De forma geral, a população de Manaus prefere outras políticas. Quando questionada, a prioridade da rodovia é a última que surge. Aparecem investimentos em saúde e educação antes. Inclusive, os recursos que seriam utilizados para a pavimentação poderiam levar saúde e educação para todos os municípios do Amazonas e ainda sobraria dinheiro. A melhoria da saúde e da educação é uma das justificativas do governo federal para a promoção da rodovia, entretanto essas condicionantes nem estão dentro do projeto. Ele levaria mais mazelas sociais.

Quando a fumaça tomou conta de Manaus, você teve a população revoltada e apontando que, se pavimentada, a rodovia traria mais danos. Os questionamentos foram, por exemplo: “Se a situação está assim agora, imagina quando pavimentarem a BR-319”.

Temos crime organizado ligado ao desmatamento e grilagem na área da BR-319, e Manaus se tornaria muito menos segura com esse acesso terrestre. Seria uma crise de segurança pública, um agravo da crise ambiental e também uma crise de saúde pública. 

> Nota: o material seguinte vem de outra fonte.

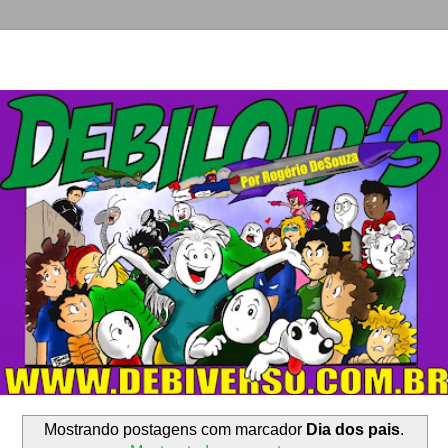
Mostrando postagens com marcador
Dia dos pais
.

Um dos nossos estudos mostra que o desmatamento no trecho do meio da rodovia é responsável pelo aumento de mais de 400% dos casos de malária em Manicoré. O desmatamento dessa área pode abrir uma caixa de pandora que pode gerar uma próxima pandemia global. É extremamente necessário que o governo reveja essa obra. 

O governo e empresários insistem em utilizar a falta de oxigênio em Manaus durante a pandemia para promover o lobby da rodovia. Como demonstramos em estudo, ela foi completamente dispensável. 

Inclusive o alerta da segunda onda em Manaus foi dado por mim com seis meses de antecedência na Nature Medicine. Se o governo do estado tivesse ouvido nossos alertas, de forma nenhuma teria acontecido a segunda onda, tampouco a falta de oxigênio.

O que sabemos dos responsáveis pelas queimadas ao redor da BR-319, em termos de tamanho de produção, escoamento, nomes?

O que vemos ainda é um processo recente de colonização da Amazônia central e essa cadeia ainda está sendo estudada para a gente verificar o rastreio dessas vendas. Tudo isso ainda está sendo monitorado. Entretanto, podemos falar que essas fazendas são enormes. Inclusive, o que vemos é a atração de pequenos agricultores para a área da BR-319, com promessas de comprar terras para colocar seu boizinho e fazer seu roçado, e essas pessoas são depois expulsas por pistolagem, e as terras, depois de abertas, são anexadas em grandes fazendas para produção pecuária.

Quais os impactos desses fenômenos?

Publicamos um estudo que faz uma projeção do avanço das mudanças climáticas na Amazônia e os impactos sobre a fauna e demonstrou, utilizando sapos como indicadores de biodiversidade, porque são animais muito sensíveis, que mesmo em espécies comuns podemos calcular uma extinção em um prazo de 20 anos se essas mudanças climáticas seguirem aceleradas, o que perpassa pela pavimentação da Rodovia Br-319, que aceleraria esse processo.